思えば監督作の『ECTO』は、スクリーンに映る映像とともに出力される「中の音たち」(劇伴、効果音、環境音、台詞)に、その場で実演される弦楽奏者の「外の音たち」を介在させることで、独立された既成の上演/上映形態を混沌とした空間に昇華させていた。つまり映画のためにあったはずの音たちは、横溢する滝水のようにしてたがいに呼応し、上映される映像の前をにわかに先導していく。こうして画面の内外を彷徨する音と、映画に登場する人物たちとが上映と上演によってつなぎ止められたとき、観客は自らの視聴覚を以て心霊体(=ECTO)的体験を手にする。『ECTO』とは、そういった試みだったように思う。
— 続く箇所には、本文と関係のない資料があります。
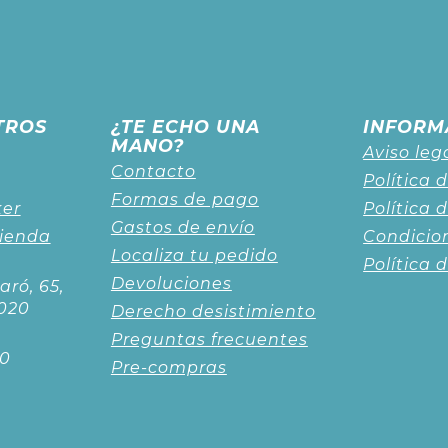
TROS
¿TE ECHO UNA
INFORM
MANO?
Aviso leg
Contacto
Política 
Formas de pago
ker
Política 
Gastos de envío
tienda
Condicio
Localiza tu pedido
Política 
Devoluciones
aró, 65,
020
Derecho desistimiento
Preguntas frecuentes
00
Pre-compras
『ECTO』を経た『ラストアフターヌーン』が最も印象深いのは、演奏者たちによる弦楽の音、またプログラムされた電子音たちが、やがて得体の知れない複数の「声」のように聴こえてくる点にある。もちろん収録された楽曲の中に、ヴォーカルの声が存在しないわけではない。たとえば「text」からは、ジョアン・ラ・バーバラによる甘美な声が聴こえてくる。ただし、そうした生身の声でさえ、『ラストアフターヌーン』では各所に配置された他の音の原子と呼応することで、「声」というイメージを先導するひとつのサウンドとして立ち上がる。こうした音たちの「変異」によって、飽くなきイメージを喚起させる稀有な体験が、このアルバムには秘められているのだ。
イメージを喚起させ、それらを先導するためのサウンド。その試みの最前線に『ラストアフターヌーン』があるのならば、ここでの実践とはビジュアルやイメージに付随した音たちの存在を認めることではない。音源を元に制作されたアニメーションビデオを含め、数多の手法で出力される音や声の存在から、喚起されるイメージの可能性を大いに広げることにあったのではないだろうか。だから私たちは、このアルバムに耳を澄ませ、聴こえてくる音から見えてくるオルタナティブな状況、光景、イメージを、それぞれの耳を通して喚起させなければならない。明日が訪れる限り、過ぎ去りし午後は永遠に続いていく。そんな当たり前のことに想いを馳せつつ、『ラストアフターヌーン』の音たちに身を任せては、過ぎ去ったはずのもうひとつの「ラストアフターヌーン」について思考を巡らせてみたくなるのだった。